ROCm / ROCK-Kernel-Driver

AMDGPU Driver with KFD used by the ROCm project. Also contains the current Linux Kernel that matches this base driver
Other
320 stars 97 forks source link

Rock-kernel API for ktread options? #146

Open jpsollie opened 1 year ago

jpsollie commented 1 year ago

A few days ago, I gave up on hardware raid (due to having MANY issues with different controllers) and am preparing to go for linux software raid instead.

An idea I'm playing with, is to see whether I can develop a mod so the linux kernel uses the GPU when available (HSA / amdkfd) so the CPU isn't loaded by performing raid 6 calculations to verify integrity. It has other jobs to do.

I know openCL, but is there a way to use HSA /amdkfd in the linux kernel directly without an external llvm-based compiler? and if so, is there ANY documentation about that?

fxkamd commented 1 year ago

I don't know of any precedent of using OpenCL in kernel mode. It requires significant user mode SW that would not be practical to run in kernel mode. I won't even mention the potential security implications. If you want to use GPU computing in kernel mode, you'd have to do this at a much lower level, offline-compiled shader code, and a simple kernel-mode runtime to dispatch the compute jobs to the GPU, setup the parameters and memory mappings etc. Shader ISA varies between different GPU generations, so this would not be portable at all.
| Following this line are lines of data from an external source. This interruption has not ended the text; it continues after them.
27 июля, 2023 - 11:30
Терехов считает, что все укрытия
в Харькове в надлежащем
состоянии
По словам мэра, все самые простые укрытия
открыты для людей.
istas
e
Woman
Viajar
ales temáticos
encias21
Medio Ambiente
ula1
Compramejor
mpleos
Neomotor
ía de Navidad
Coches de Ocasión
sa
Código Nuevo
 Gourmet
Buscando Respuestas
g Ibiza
Maybe you could load the shader code from a user mode helper. You'd also need some kind of kernel mode interface from RAID to the GPU driver. Finally, if the GPU ever crashes, you risk data corruption on your drives without some very careful error/timeout handling. Given that the point of RAID is improved reliability and data integrity, I would recommend against using GPUs, except maybe some recent data-center GPUs that support RAS (e.g. ECC for VRAM etc.).
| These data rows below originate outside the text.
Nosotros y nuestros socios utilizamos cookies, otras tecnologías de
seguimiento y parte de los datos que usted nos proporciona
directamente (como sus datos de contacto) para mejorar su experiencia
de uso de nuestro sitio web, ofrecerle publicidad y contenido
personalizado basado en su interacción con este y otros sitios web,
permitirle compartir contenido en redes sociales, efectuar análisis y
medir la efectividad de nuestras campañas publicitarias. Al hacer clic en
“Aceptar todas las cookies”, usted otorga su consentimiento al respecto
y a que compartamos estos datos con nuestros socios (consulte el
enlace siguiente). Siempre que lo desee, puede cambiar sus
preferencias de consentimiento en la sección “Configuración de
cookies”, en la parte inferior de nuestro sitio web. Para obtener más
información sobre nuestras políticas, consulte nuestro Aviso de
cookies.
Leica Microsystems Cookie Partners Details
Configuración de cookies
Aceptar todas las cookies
jpsollie commented 1 year ago

I don't know of any precedent of using OpenCL in kernel mode. It requires significant user mode SW that would not be practical to run in kernel mode. I won't even mention the potential security implications. If you want to use GPU computing in kernel mode, you'd have to do this at a much lower level, offline-compiled shader code, and a simple kernel-mode runtime to dispatch the compute jobs to the GPU, setup the parameters and memory mappings etc. Shader ISA varies between different GPU generations, so this would not be portable at all. Maybe you could load the shader code from a user mode helper. You'd also need some kind of kernel mode interface from RAID to the GPU driver. Finally, if the GPU ever crashes, you risk data corruption on your drives without some very careful error/timeout handling. Given that the point of RAID is improved reliability and data integrity, I would recommend against using GPUs, except maybe some recent data-center GPUs that support RAS (e.g. ECC for VRAM etc.).

Thanks for your reply, I am aware of the risk of GPU offloading, though I'd wonder whether ECC memory would be a big deal here: I want the GPU to verify the correctness of the 2 ecc strips when performing a read operation, or recalculate missing data in case of a degraded array. The second is an atomic operation when you have a journal. But it looks pretty complex indeed. Do you think the 6.2 accel subsystem may be of any use?

ppanchad-amd commented 3 weeks ago

@jpsollie Do you still require assistance with this ticket? If not, please close the ticket. Thanks!